From the beginnings of modern fantasy, in the work of Tolkien, technology has always been the enemy of the good life. But does it have to be that way?
Writing to a friend in 1951, when The Lord of the Rings was nearly completed, J. R. R. Tolkien commented that though his book seemed to be largely about power, and the corruption of power, there were other issues more strongly in his mind: "Anyway all this stuff is mainly concerned with Fall, Mortality, and the Machine," and with power only as it relates to those three large themes. What did he mean by "the Machine"?
By the last I intend all use of external plans or devices (apparatus) instead of development of the inherent inner powers or talents -- or even the use of these talents with the corrupted motive of dominating: bulldozing the real world, or coercing other wills. The Machine is our more obvious modern form though more closely related to Magic than is usually recognised. . . . The Enemy in successive forms is always 'naturally' concerned with sheer Domination, and so the Lord of magic and machines.

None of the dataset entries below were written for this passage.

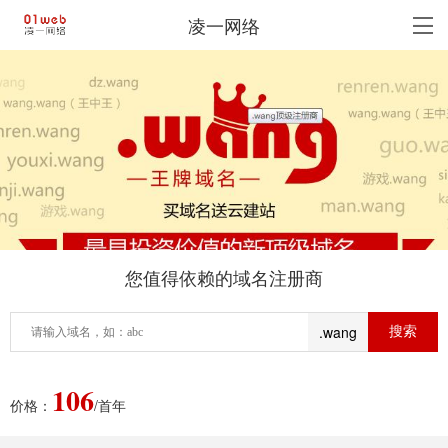
凌一网络
您值得依赖的域名注册商
.wang
106
价格：
/首年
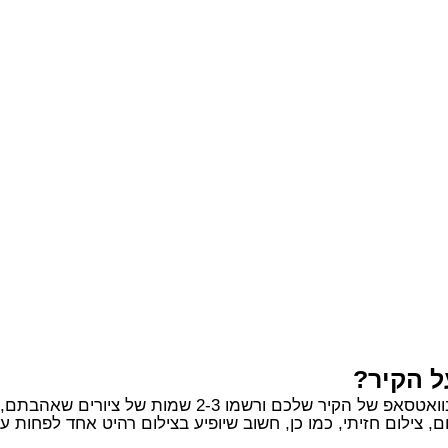
ל הקיר?
2-3 שמות של ציורים שאהבתם, אנחנו נדאג לכל השאר.
, צילום חזיתי, כמו כן, חשוב שיופיע בצילום רהיט אחד לפחות 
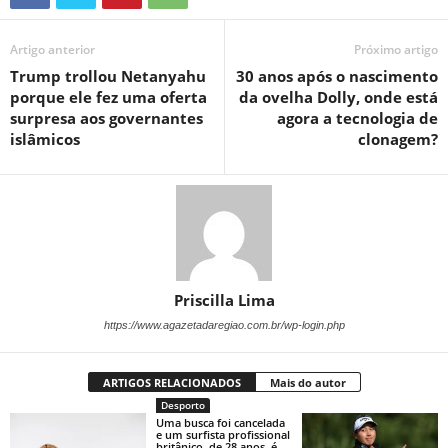
Artigo anterior
Próximo artigo
Trump trollou Netanyahu
30 anos após o nascimento
porque ele fez uma oferta
da ovelha Dolly, onde está
surpresa aos governantes
agora a tecnologia de
islâmicos
clonagem?
Priscilla Lima
https://www.agazetadaregiao.com.br/wp-login.php
ARTIGOS RELACIONADOS
Mais do autor
Desporto
Uma busca foi cancelada
e um surfista profissional
britânico, de 28 anos, é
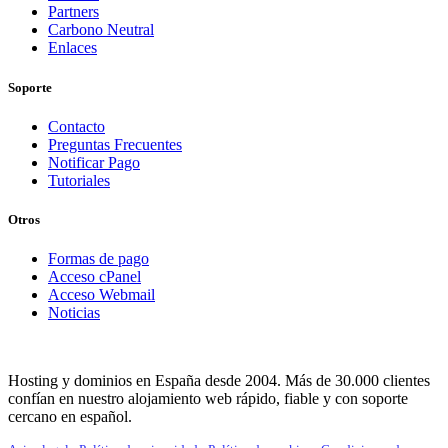
Partners
Carbono Neutral
Enlaces
Soporte
Contacto
Preguntas Frecuentes
Notificar Pago
Tutoriales
Otros
Formas de pago
Acceso cPanel
Acceso Webmail
Noticias
Hosting y dominios en España desde 2004. Más de 30.000 clientes
confían en nuestro alojamiento web rápido, fiable y con soporte
cercano en español.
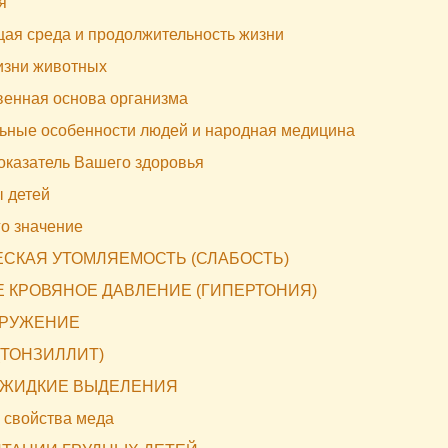
я
ая среда и продолжительность жизни
изни животных
венная основа организма
ьные особенности людей и народная медицина
оказатель Вашего здоровья
 детей
го значение
СКАЯ УТОМЛЯЕМОСТЬ (СЛАБОСТЬ)
 КРОВЯНОЕ ДАВЛЕНИЕ (ГИПЕРТОНИЯ)
КРУЖЕНИЕ
(ТОНЗИЛЛИТ)
 ЖИДКИЕ ВЫДЕЛЕНИЯ
 свойства меда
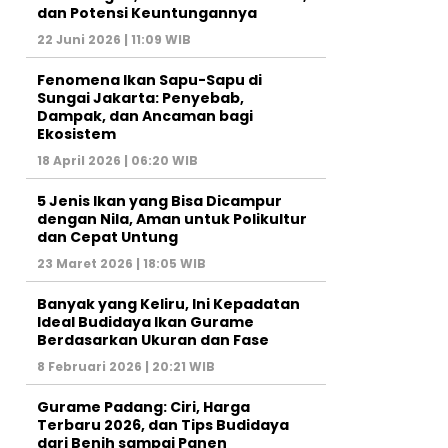
dan Potensi Keuntungannya
22 Juni 2026 | 11:09 WIB
Fenomena Ikan Sapu-Sapu di
Sungai Jakarta: Penyebab,
Dampak, dan Ancaman bagi
Ekosistem
18 April 2026 | 06:20 WIB
5 Jenis Ikan yang Bisa Dicampur
dengan Nila, Aman untuk Polikultur
dan Cepat Untung
23 Maret 2026 | 18:05 WIB
Banyak yang Keliru, Ini Kepadatan
Ideal Budidaya Ikan Gurame
Berdasarkan Ukuran dan Fase
8 Februari 2026 | 20:21 WIB
Gurame Padang: Ciri, Harga
Terbaru 2026, dan Tips Budidaya
dari Benih sampai Panen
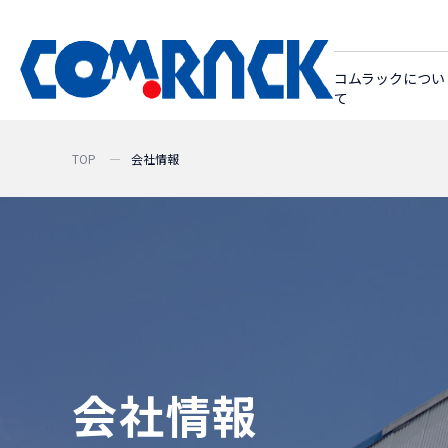
コムラックについ
て
TOP
会社情報
会社情報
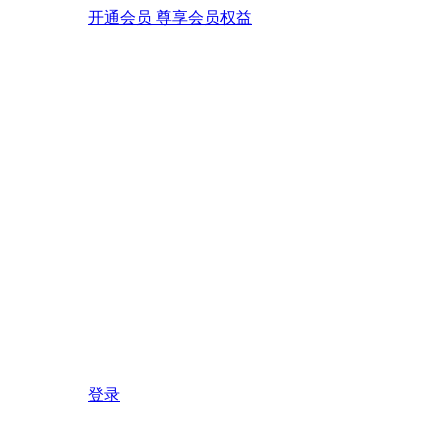
开通会员 尊享会员权益
登录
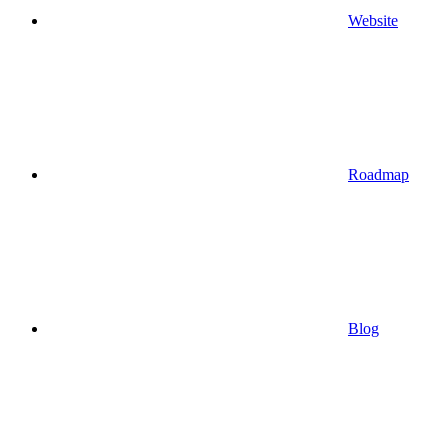
Website
Roadmap
Blog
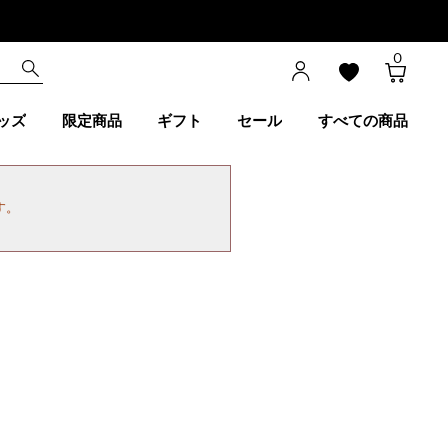
0
ッズ
限定商品
ギフト
セール
すべての商品
す。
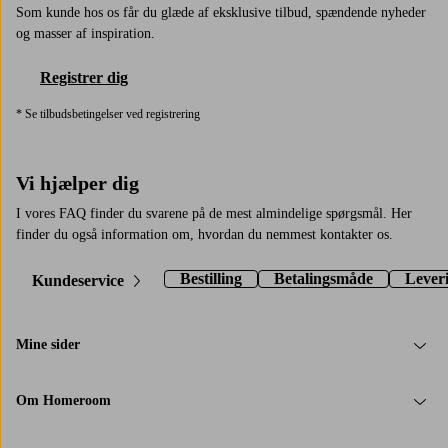
Som kunde hos os får du glæde af eksklusive tilbud, spændende nyheder
og masser af inspiration.
Registrer dig
* Se tilbudsbetingelser ved registrering
Vi hjælper dig
I vores FAQ finder du svarene på de mest almindelige spørgsmål. Her
finder du også information om, hvordan du nemmest kontakter os.
Bestilling
Betalingsmåde
Lever
Kundeservice
Mine sider
Om Homeroom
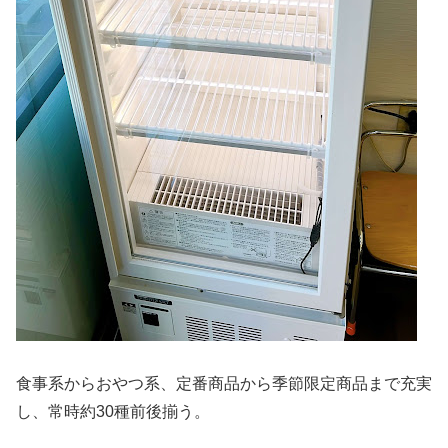
食事系からおやつ系、定番商品から季節限定商品まで充実
し、常時約30種前後揃う。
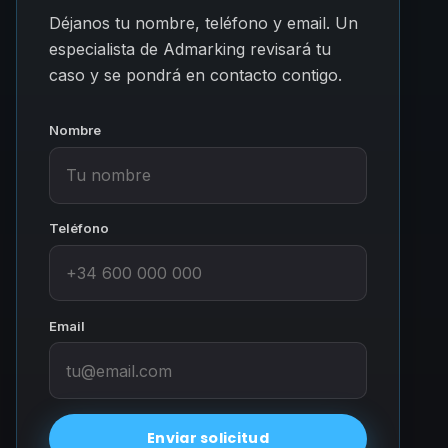
Déjanos tu nombre, teléfono y email. Un
especialista de Admarking revisará tu
caso y se pondrá en contacto contigo.
Nombre
Teléfono
Email
Enviar solicitud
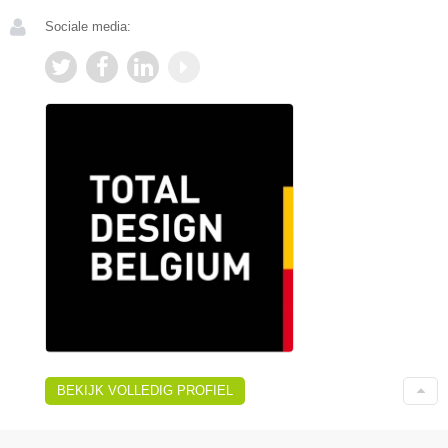
Sociale media:
BEKIJK VOLLEDIG PROFIEL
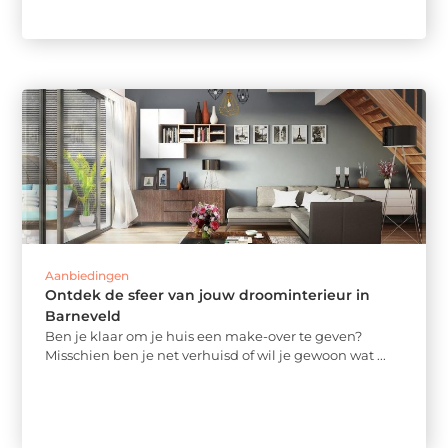
Aanbiedingen
Ontdek de sfeer van jouw droominterieur in
Barneveld
Ben je klaar om je huis een make-over te geven?
Misschien ben je net verhuisd of wil je gewoon wat ...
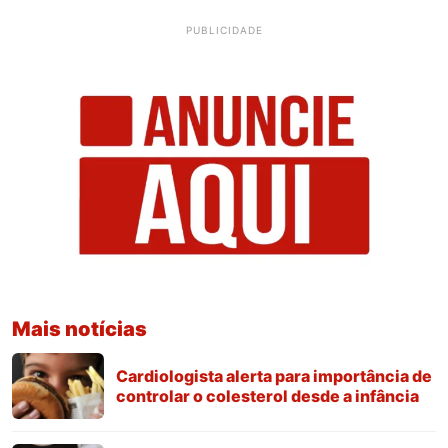
PUBLICIDADE
Mais notícias
Cardiologista alerta para importância de
controlar o colesterol desde a infância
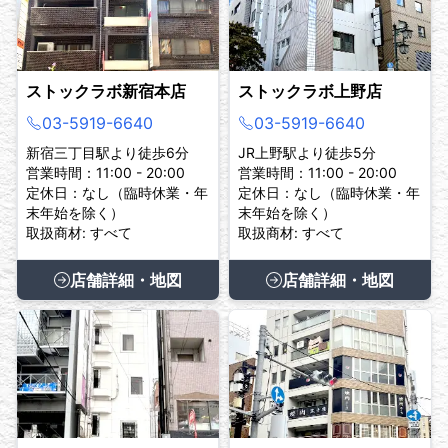
ストックラボ新宿本店
ストックラボ上野店
03-5919-6640
03-5919-6640
新宿三丁目駅より徒歩6分
JR上野駅より徒歩5分
営業時間：11:00 - 20:00
営業時間：11:00 - 20:00
定休日：なし（臨時休業・年
定休日：なし（臨時休業・年
末年始を除く）
末年始を除く）
取扱商材: すべて
取扱商材: すべて
店舗詳細・地図
店舗詳細・地図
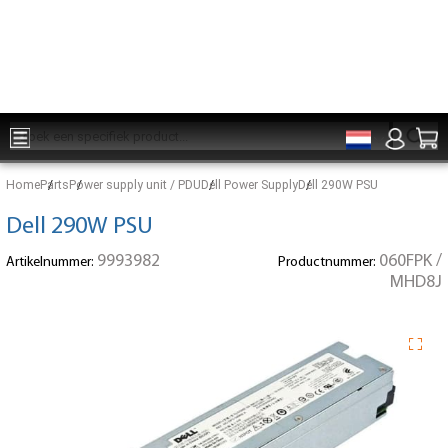
Onderdelen voor 15:00 besteld, zelfde dag verzonden
Home
Parts
Power supply unit / PDU
Dell Power Supply
Dell 290W PSU
Dell 290W PSU
9993982
060FPK /
Artikelnummer:
Productnummer:
MHD8J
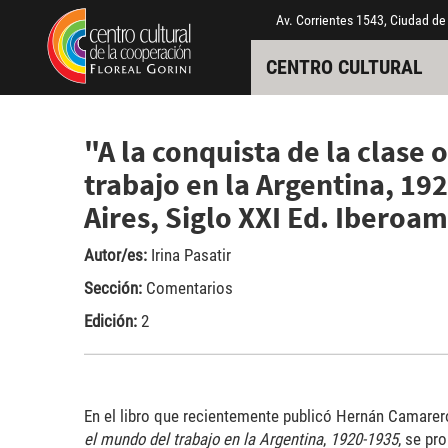
Pasar al contenido principal
Jump to main content
Av. Corrientes 1543, Ciudad de
CENTRO CULTURAL
"A la conquista de la clase
trabajo en la Argentina, 1
Aires, Siglo XXI Ed. Iberoa
Autor/es:
Irina Pasatir
Sección:
Comentarios
Edición:
2
En el libro que recientemente publicó Hernán Camarero
el mundo del trabajo en la Argentina
,
1920-1935
, se pr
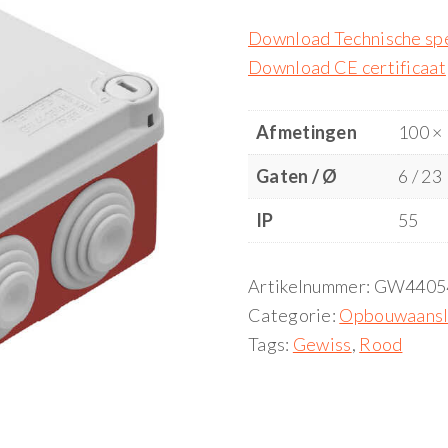
Download Technische spe
Download CE certificaat
Afmetingen
100 ×
Gaten / Ø
6 / 23
IP
55
Artikelnummer:
GW4405
Categorie:
Opbouwaansl
Tags:
Gewiss
,
Rood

The idea that technology ("the Machine") is a kind of magic, or at least deeply related to magic, is one that Tolkien shared with his close friend C. S. Lewis, who argued that, in the early modern period, "The serious magical endeavour and the serious scientific endeavour are twins: one was sickly and died, the other strong and throve." Science, Lewis continued, "is no doubt contrasted in our minds with that of the magicians: but contrasted only in the light of the event, only because we know that science succeeded and magic failed. That event was then still uncertain. Stripping off our knowledge of it, we see at once that [Sir Francis Bacon, one of the founders of experimental science] and the magicians have the closest possible affinity. . . . Nor would Bacon himself deny the affinity: he thought the aim of the magicians was 'noble.'"
So it makes sense, then, that the chief exponents of technology in The Lord of the Rings are a demonic figure bent on world domination (Sauron) and a wizard (Saruman). Treebeard, the Ent or tree-shepherd, says of Saruman, "He is plotting to become a Power. He has a mind of metal and wheels; and he does not care for growing things, except as far as they serve him for the moment."